Starting a Business in North Texas

Powered by a $15 million combined seed and pre-seed QisstPay raised in October – led by MSA Capital and joined by individual investors including executives from Venmo, Scalapay and Splitit – Olivas said his company is planning a further raise to reach unicorn status and focus on expanding into the United States.

In addition to actively recruiting for positions such as chief technology officer and chief revenue officer locally, Olivas said he hopes to hire between 30 and 100 new employees in the Dallas area. Overall, he said he hopes to have around 80% of QisstPay’s global workforce based in Dallas.

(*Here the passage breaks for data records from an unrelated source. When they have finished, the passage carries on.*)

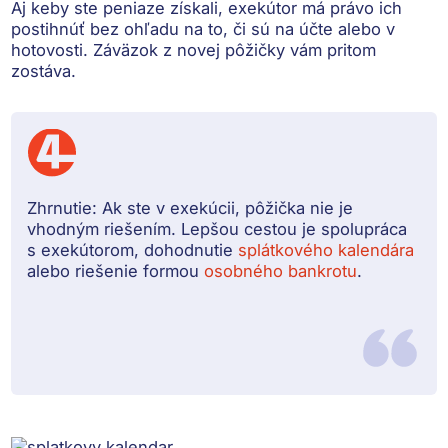
Aj keby ste peniaze získali,
exekútor má právo ich
postihnúť
bez ohľadu na to, či sú na účte alebo v
hotovosti. Záväzok z novej pôžičky vám pritom
zostáva.
Zhrnutie:
Ak ste v exekúcii, pôžička nie je
vhodným riešením. Lepšou cestou je spolupráca
s exekútorom, dohodnutie
splátkového kalendára
alebo riešenie formou
osobného bankrotu
.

“It’s a much, much bigger market, so we really expect to be on a massive growth path here,” Olivas said. “I want to build another business here in the Dallas-Fort Worth area.”

Dallas Innovates sat down with Olivas to learn more about QisstPay, its journey, and e-commerce trends. Here are edited excerpts from our conversation:

Can you explain how the QisstPay platform works?

(Companies) integrate with us once and they have access to all payment methods. The other advantage of our solution is that we allow consumers to pay using only their phone number. So we aggregate all consumer data on our network related to consumer phone number, globally. (Companies) give us their API keys and they can, without code, create what we call different views. A view is basically the checkout page you see. And they can test that between different providers.

How did a New Mexico native and former DFW resident become the co-founder and CEO of a Pakistani startup?

I grew up in a small town in New Mexico called Grants. So my big goal in life was to become a general manager at Macy’s in the big city of Albuquerque. At the height of the recession, it was literally the worst year. I applied for over 200 jobs and got a job offer from a company called ARI, based in Grapevine. This is where I really got into payments.

I looked at Pakistan and said, “Listen, everyone is overlooking this huge, huge opportunity.” It is the fifth largest population in the world, a young and tech-savvy population. It was India five years ago. I said, ‘Yeah, that’s a perfect fit.’ Fortunately, my timing was good. Last year they saw a 600% increase in venture capital in the country compared to the previous year. We came in and quickly dominated.

How has the pandemic-fueled growth of e-commerce impacted you, and where do you see the industry heading in the future?

Overall, this had a positive impact in terms of bottom line. But I think we’re going to start to see the growth slow down. What it does is make people realize you’re always gonna go through those ebbs and flows

This made retailers aware of the fragility of their brand image. If you choose to ignore any part of your business, whether it’s logistics, payments, or customer service, all of those things have an effect. You need to have those uncomfortable conversations about things you may not understand in order to optimize your business. So I think what’s been positive about it is that it forces companies to look at all aspects of their business.